--- RECORDED DATA Enclosed Below ---
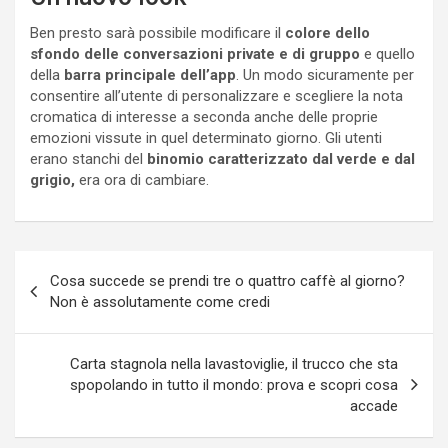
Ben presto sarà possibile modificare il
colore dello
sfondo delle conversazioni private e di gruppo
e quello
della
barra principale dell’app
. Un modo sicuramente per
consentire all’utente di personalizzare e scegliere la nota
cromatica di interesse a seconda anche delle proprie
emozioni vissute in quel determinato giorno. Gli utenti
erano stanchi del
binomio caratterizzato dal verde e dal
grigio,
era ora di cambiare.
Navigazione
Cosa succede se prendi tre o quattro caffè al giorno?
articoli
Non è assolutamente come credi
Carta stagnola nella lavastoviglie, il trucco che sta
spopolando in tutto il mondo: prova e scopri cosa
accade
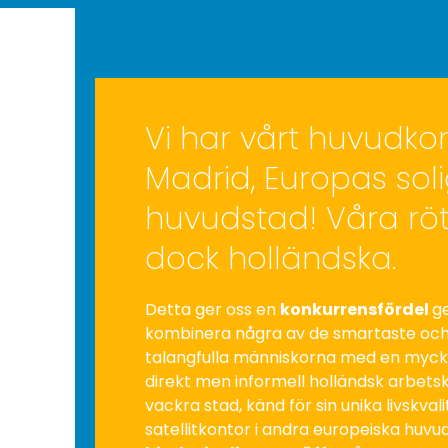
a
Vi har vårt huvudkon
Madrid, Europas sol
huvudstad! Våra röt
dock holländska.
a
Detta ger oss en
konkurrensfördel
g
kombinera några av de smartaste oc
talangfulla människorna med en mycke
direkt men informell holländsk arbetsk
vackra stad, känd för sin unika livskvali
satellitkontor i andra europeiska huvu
--- End of Enclosed RECORDED DATA ---
--- RECORDED DATA Enclosed Below ---
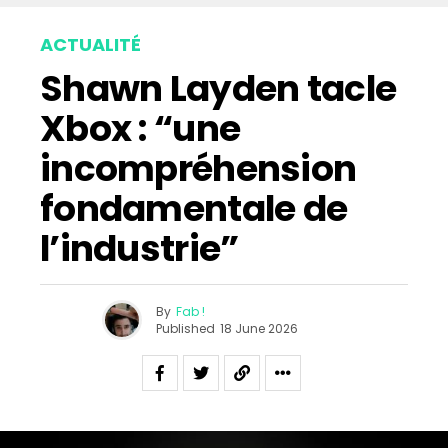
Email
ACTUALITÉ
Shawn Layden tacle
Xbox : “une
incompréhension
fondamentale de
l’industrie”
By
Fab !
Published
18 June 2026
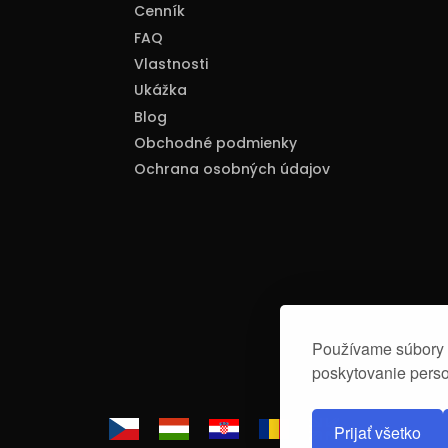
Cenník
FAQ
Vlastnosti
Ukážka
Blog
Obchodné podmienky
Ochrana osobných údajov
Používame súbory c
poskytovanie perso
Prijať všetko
--- End of Enclosed RECORDED DATA ---
--- RECORDED DATA Enclosed Below ---
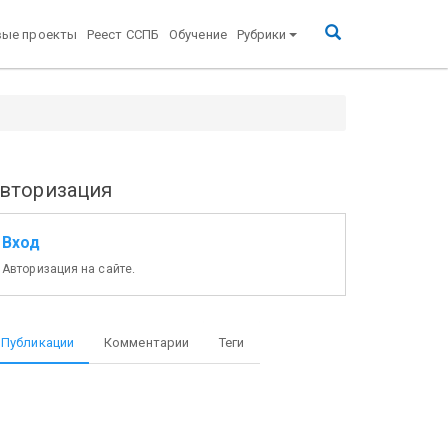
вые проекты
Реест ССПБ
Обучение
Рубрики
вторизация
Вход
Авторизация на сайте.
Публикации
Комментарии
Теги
--- End of Enclosed RECORDED DATA ---
-- BRIEF --
Copy out the lines above from the line containing "cromatica di interesse" through the line containing "satellitkontor i andra europeiska huvu", exactly, and keep the pictures out.

-- RESPONSE BOX --
cromatica di interesse a seconda anche delle proprie
emozioni vissute in quel determinato giorno. Gli utenti
erano stanchi del
binomio caratterizzato dal verde e dal
grigio,
era ora di cambiare.
Navigazione
Cosa succede se prendi tre o quattro caffè al giorno?
articoli
Non è assolutamente come credi
Carta stagnola nella lavastoviglie, il trucco che sta
spopolando in tutto il mondo: prova e scopri cosa
accade
a
Vi har vårt huvudkon
Madrid, Europas sol
huvudstad! Våra röt
dock holländska.
a
Detta ger oss en
konkurrensfördel
g
kombinera några av de smartaste oc
talangfulla människorna med en mycke
direkt men informell holländsk arbetsk
vackra stad, känd för sin unika livskvali
satellitkontor i andra europeiska huvu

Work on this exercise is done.